Problem details ::
All of the entries must appear again exactly as written.

************

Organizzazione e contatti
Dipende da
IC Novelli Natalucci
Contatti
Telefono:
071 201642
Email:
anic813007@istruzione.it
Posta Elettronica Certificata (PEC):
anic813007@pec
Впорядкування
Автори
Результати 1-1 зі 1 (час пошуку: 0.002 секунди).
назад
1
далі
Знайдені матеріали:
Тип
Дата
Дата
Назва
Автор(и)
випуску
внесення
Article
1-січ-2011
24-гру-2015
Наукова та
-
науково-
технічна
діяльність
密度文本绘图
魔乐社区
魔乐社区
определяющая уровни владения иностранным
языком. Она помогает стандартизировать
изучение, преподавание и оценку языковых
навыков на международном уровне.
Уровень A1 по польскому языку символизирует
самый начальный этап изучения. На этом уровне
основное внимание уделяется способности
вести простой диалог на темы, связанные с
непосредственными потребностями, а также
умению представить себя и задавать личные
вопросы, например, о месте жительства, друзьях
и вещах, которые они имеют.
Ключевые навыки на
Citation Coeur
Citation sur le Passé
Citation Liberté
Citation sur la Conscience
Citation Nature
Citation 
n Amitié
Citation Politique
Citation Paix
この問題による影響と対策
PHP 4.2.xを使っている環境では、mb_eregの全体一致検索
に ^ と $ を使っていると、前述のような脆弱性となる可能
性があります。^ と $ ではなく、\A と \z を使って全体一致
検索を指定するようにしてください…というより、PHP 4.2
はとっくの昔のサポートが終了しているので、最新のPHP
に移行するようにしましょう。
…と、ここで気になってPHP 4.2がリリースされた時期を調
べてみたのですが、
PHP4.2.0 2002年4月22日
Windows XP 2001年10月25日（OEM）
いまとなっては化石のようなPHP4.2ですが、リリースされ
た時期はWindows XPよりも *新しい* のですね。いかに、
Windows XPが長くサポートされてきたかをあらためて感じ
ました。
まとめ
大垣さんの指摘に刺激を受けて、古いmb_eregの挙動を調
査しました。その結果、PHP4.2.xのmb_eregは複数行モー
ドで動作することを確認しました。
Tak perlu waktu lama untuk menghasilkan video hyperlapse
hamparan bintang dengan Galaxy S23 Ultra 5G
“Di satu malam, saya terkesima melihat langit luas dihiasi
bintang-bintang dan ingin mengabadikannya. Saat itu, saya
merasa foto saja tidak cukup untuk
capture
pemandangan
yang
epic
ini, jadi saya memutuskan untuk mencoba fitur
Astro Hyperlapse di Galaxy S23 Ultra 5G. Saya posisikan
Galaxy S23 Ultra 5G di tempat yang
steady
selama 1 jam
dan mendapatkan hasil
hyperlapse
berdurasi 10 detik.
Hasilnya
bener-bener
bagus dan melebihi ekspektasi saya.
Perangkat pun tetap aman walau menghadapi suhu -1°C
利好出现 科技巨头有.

************

Exercise solution ::
Organizzazione e contatti
Dipende da
IC Novelli Natalucci
Contatti
Telefono:
071 201642
Email:
anic813007@istruzione.it
Posta Elettronica Certificata (PEC):
anic813007@pec
Впорядкування
Автори
Результати 1-1 зі 1 (час пошуку: 0.002 секунди).
назад
1
далі
Знайдені матеріали:
Тип
Дата
Дата
Назва
Автор(и)
випуску
внесення
Article
1-січ-2011
24-гру-2015
Наукова та
-
науково-
технічна
діяльність
密度文本绘图
魔乐社区
魔乐社区
определяющая уровни владения иностранным
языком. Она помогает стандартизировать
изучение, преподавание и оценку языковых
навыков на международном уровне.
Уровень A1 по польскому языку символизирует
самый начальный этап изучения. На этом уровне
основное внимание уделяется способности
вести простой диалог на темы, связанные с
непосредственными потребностями, а также
умению представить себя и задавать личные
вопросы, например, о месте жительства, друзьях
и вещах, которые они имеют.
Ключевые навыки на
Citation Coeur
Citation sur le Passé
Citation Liberté
Citation sur la Conscience
Citation Nature
Citation 
n Amitié
Citation Politique
Citation Paix
この問題による影響と対策
PHP 4.2.xを使っている環境では、mb_eregの全体一致検索
に ^ と $ を使っていると、前述のような脆弱性となる可能
性があります。^ と $ ではなく、\A と \z を使って全体一致
検索を指定するようにしてください…というより、PHP 4.2
はとっくの昔のサポートが終了しているので、最新のPHP
に移行するようにしましょう。
…と、ここで気になってPHP 4.2がリリースされた時期を調
べてみたのですが、
PHP4.2.0 2002年4月22日
Windows XP 2001年10月25日（OEM）
いまとなっては化石のようなPHP4.2ですが、リリースされ
た時期はWindows XPよりも *新しい* のですね。いかに、
Windows XPが長くサポートされてきたかをあらためて感じ
ました。
まとめ
大垣さんの指摘に刺激を受けて、古いmb_eregの挙動を調
査しました。その結果、PHP4.2.xのmb_eregは複数行モー
ドで動作することを確認しました。
Tak perlu waktu lama untuk menghasilkan video hyperlapse
hamparan bintang dengan Galaxy S23 Ultra 5G
“Di satu malam, saya terkesima melihat langit luas dihiasi
bintang-bintang dan ingin mengabadikannya. Saat itu, saya
merasa foto saja tidak cukup untuk
capture
pemandangan
yang
epic
ini, jadi saya memutuskan untuk mencoba fitur
Astro Hyperlapse di Galaxy S23 Ultra 5G. Saya posisikan
Galaxy S23 Ultra 5G di tempat yang
steady
selama 1 jam
dan mendapatkan hasil
hyperlapse
berdurasi 10 detik.
Hasilnya
bener-bener
bagus dan melebihi ekspektasi saya.
Perangkat pun tetap aman walau menghadapi suhu -1°C
利好出现 科技巨头有.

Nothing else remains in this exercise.